Ingredients:
1/2 cup dried cherries1 T balsamic vinegar
1/4 c hot water
extra virgin olive oil
1/2 cup onion, chopped
2 cups of rhubarb, cut into tiny pieces
3 T cane sugar
pinch nutmeg
freshly grated sea salt and black pepper
3 - 6 oz pork chops
1 T butter
1 lb sugar snap peas, rinsed with the ends snipped off
1/2 c mint, chopped
For the Rhubarb-Cherry Sauce...
1. Soak the cherries in hot water and vinegar for at least 10 minutes.
2. Meanwhile, cook the onion in a splash of olive oil in a medium- sized rice pot.

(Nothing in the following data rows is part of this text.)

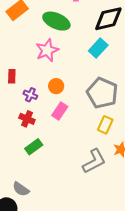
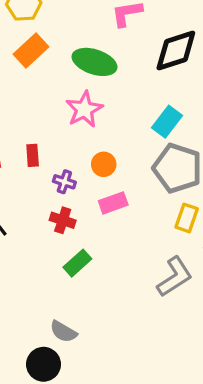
cyan rectangle: (98, 48) -> (167, 122), moved
pink rectangle: (60, 111) -> (113, 203), turned 42

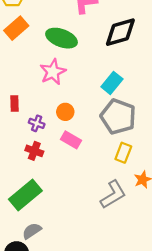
pink rectangle: (113, 203) -> (71, 140), turned 48
green rectangle: (77, 263) -> (25, 195), moved, size x1.6
gray semicircle: (63, 332) -> (32, 231), turned 114

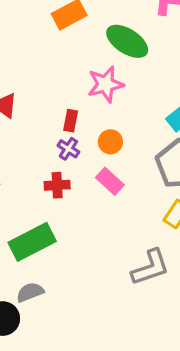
red rectangle: (14, 104) -> (71, 121), moved
red cross: (34, 151) -> (57, 185), turned -36

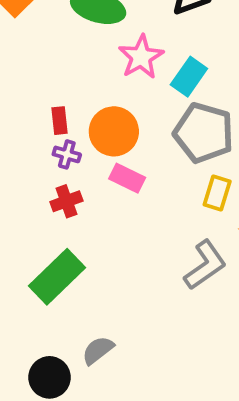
pink star: (106, 84) -> (141, 57), moved
orange circle: (110, 142) -> (114, 131), size x1.6
gray semicircle: (30, 292) -> (98, 350), moved

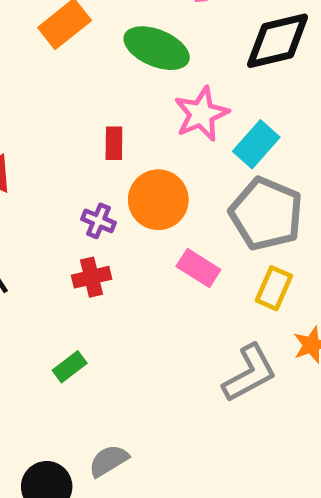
red rectangle: (59, 121) -> (114, 143), moved
pink rectangle: (127, 178) -> (198, 268), moved
green rectangle: (57, 277) -> (70, 367), size x0.5

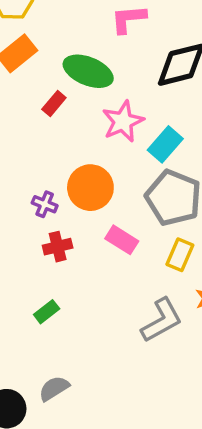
red rectangle: (114, 143) -> (54, 103), moved, turned 40
red cross: (92, 277) -> (58, 247), moved
green rectangle: (70, 367) -> (47, 312), moved

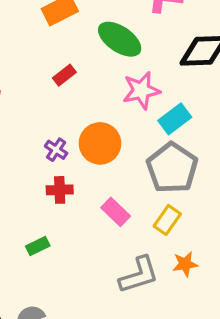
red rectangle: (54, 103) -> (64, 75), moved
pink rectangle: (122, 240) -> (116, 212), moved

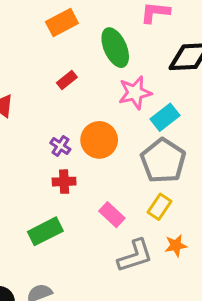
green ellipse: (120, 39) -> (115, 48), turned 33
pink rectangle: (116, 212) -> (112, 215), moved
green rectangle: (38, 246) -> (45, 231), size x1.6

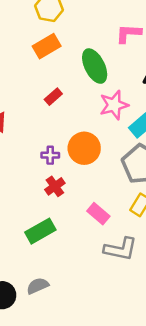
purple cross: (60, 146) -> (50, 155), turned -30
red cross: (64, 182) -> (55, 186), turned -30
gray L-shape: (135, 256) -> (121, 249), turned 32

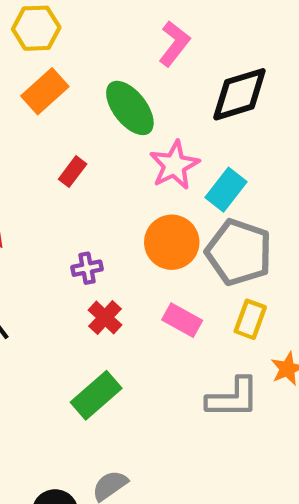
pink L-shape: (128, 33) -> (174, 44), turned 136
orange circle: (84, 148) -> (172, 242), moved
pink rectangle: (98, 214) -> (182, 320), moved

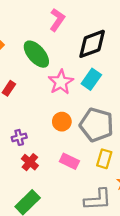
cyan rectangle: (226, 190) -> (91, 79), moved
orange circle: (172, 242) -> (62, 122), size x0.7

When the onions are translucent, add the cherry mixture, rhubarb, and sugar. Bring to a boil and then simmer for about 5 minutes or until the rhubarb is soft. Add a dash of nutmeg, salt, and pepper. Cover and remove from heat.
For the Pork chops...
1. Rinse the pork chops off and pat dry. Sprinkle with salt and pepper.
2. In a large grill-frying pan, heat a splash of olive oil on medium-high. Add the pork chops, browning on both sides. Then return heat to medium and continue to cook until the pork is no longer pink in the center.
(Note: Since my pork chops were from Fresh Direct, they were super thick. I wound up placing a cover on them after they were brown so I could accelerate the cooking process.)
3. Serve with Sauce.
For the Sugar Snap Peas...
1. In a frying pan, boil the butter and 1 cup of water.
2. Add the peas, cover, and cook for 2 minutes or until the peas turn bright green.
3. Remove the lid and continue to cook over medium until the water is gone (this just takes a few minutes).
4. Remove from heat and stir in the mint, with a dash of sea salt and pepper.
I made potatoes to go with this as well....but I am not going to post how I did it because I already blogged about how to make potatoes as a side.